Best Practice for separating out components

This is an issue I’ve been trying to figure out myself for quite a while. I agree that belfortk’s suggestion of asset containers works for encapsulating assets but I don’t know if it works as well for the logic.

Babylon is pretty flexible when it comes to how you handle your logic, so I’ve tried three options (no big projects so I’m not sure how any of them scale, also keep in mind that I use TypeScript which means I can’t just add methods to defined Babylon classes):

  • Extending mesh class. Works fine. I’m sure there must be an efficient way to check if a mesh is an instance of your new class but I just iterated over active meshes and checked instanceof. You can sort of take advantage of Babylon’s scene tree with this but I still find it a tad clumsy.

  • ECS. I personally used tick-knock which was a lot of fun and works very well. I find ECS to be pretty logical and declarative. The downside is it’s an external library and it feels like two competing systems (the ECS lib and the Babylon scene tree).
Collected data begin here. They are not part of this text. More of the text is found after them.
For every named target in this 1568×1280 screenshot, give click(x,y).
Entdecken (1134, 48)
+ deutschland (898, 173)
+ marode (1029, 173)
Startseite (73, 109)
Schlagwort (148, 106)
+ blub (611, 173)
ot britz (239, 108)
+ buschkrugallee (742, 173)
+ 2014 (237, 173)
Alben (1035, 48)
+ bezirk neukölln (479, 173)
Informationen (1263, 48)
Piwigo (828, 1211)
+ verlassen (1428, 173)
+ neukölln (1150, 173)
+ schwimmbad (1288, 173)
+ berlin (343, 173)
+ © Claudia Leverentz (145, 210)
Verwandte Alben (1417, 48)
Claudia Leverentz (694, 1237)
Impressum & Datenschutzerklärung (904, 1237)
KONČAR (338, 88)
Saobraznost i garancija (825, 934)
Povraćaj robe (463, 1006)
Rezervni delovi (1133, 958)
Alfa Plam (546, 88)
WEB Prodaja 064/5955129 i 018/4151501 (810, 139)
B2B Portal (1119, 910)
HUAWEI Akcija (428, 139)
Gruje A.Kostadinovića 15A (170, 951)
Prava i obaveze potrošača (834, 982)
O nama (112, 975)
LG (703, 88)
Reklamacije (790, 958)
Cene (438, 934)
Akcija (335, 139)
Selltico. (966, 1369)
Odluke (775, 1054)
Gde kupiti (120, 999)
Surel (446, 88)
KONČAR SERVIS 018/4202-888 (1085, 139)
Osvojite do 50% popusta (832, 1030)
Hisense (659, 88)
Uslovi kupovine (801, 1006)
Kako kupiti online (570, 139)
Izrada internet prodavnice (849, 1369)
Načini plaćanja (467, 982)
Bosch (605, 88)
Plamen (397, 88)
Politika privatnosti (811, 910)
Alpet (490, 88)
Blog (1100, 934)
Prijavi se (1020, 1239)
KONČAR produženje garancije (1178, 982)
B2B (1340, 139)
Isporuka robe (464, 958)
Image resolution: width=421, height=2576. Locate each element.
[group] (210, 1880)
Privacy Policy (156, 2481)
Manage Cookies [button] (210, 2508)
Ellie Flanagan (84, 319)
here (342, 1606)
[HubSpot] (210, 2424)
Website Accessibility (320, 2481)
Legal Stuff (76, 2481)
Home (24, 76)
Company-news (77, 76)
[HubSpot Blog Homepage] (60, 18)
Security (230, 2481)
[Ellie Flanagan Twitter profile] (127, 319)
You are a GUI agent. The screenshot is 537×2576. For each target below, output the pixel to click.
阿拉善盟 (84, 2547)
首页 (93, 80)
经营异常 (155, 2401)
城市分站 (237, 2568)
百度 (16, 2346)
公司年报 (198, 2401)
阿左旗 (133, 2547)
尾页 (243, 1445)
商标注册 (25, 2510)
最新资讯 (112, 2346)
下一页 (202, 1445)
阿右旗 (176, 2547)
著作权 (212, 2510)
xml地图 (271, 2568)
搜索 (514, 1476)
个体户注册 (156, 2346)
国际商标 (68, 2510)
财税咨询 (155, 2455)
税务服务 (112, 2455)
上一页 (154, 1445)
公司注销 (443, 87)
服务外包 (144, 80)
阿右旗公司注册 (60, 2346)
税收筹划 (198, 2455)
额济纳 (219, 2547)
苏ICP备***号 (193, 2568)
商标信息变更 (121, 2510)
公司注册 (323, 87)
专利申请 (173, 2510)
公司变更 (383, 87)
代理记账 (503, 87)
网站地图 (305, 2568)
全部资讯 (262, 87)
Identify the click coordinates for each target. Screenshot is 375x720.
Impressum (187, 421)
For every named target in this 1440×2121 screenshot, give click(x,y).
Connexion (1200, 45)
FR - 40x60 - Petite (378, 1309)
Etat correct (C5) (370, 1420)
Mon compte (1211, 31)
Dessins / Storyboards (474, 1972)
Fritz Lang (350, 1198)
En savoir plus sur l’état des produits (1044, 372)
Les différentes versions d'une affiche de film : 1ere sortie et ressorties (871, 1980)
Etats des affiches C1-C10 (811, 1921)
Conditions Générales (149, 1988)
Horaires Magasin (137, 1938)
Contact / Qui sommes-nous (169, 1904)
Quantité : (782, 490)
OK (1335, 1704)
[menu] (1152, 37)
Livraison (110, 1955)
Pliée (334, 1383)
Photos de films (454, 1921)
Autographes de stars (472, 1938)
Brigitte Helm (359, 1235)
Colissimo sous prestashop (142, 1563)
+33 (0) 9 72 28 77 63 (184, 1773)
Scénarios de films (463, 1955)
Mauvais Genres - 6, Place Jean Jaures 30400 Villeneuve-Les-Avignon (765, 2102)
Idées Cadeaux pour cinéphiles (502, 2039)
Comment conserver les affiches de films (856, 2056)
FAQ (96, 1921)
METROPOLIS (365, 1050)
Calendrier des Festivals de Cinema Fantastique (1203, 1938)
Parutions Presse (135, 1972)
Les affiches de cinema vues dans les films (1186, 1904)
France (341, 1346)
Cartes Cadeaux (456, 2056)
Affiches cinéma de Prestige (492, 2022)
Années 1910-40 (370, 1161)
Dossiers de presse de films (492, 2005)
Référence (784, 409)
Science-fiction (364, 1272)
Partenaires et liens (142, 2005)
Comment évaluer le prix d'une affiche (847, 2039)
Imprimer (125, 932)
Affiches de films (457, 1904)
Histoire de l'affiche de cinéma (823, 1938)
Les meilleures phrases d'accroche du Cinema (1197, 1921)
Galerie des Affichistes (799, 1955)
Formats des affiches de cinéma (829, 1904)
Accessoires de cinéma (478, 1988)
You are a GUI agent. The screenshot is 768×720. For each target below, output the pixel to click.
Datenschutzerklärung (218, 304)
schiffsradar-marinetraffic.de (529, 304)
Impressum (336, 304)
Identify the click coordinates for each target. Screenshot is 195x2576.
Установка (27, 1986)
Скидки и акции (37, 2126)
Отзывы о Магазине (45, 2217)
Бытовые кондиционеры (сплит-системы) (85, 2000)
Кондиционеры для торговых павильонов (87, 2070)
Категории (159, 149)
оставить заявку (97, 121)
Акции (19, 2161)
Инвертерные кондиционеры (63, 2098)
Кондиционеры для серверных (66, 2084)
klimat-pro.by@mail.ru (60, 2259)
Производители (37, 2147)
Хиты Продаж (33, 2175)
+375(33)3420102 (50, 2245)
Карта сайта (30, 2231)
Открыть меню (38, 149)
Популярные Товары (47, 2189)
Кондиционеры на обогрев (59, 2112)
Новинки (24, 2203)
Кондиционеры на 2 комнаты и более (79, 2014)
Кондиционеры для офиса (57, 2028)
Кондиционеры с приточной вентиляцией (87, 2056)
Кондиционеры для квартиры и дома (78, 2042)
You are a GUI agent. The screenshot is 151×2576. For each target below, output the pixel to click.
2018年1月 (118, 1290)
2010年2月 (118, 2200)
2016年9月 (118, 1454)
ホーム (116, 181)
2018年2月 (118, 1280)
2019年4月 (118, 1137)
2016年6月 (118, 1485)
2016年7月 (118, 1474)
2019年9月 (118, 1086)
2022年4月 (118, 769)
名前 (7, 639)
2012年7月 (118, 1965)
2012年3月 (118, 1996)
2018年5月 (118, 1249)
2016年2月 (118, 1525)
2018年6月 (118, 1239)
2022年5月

  • Babylon Behaviours & Observables. This one has been my favourite so far though I’m fairly certain it’s not the idiomatic way of using these features. Essentially what I’d do is combine a collection of assets (say meshes that make up a character) under a single parent mesh (you can use an empty mesh like new BABYLON.Mesh('character')) and attach a behaviour to it. In the behaviour I’d add an observer to the onBeforeRenderObservable and that would contain my logic. The nice thing about this is you can attach multiple behaviours (like components) to a mesh and remove them at will.

I’m sure people have much better systems for handling their logic but these have worked for me in the past.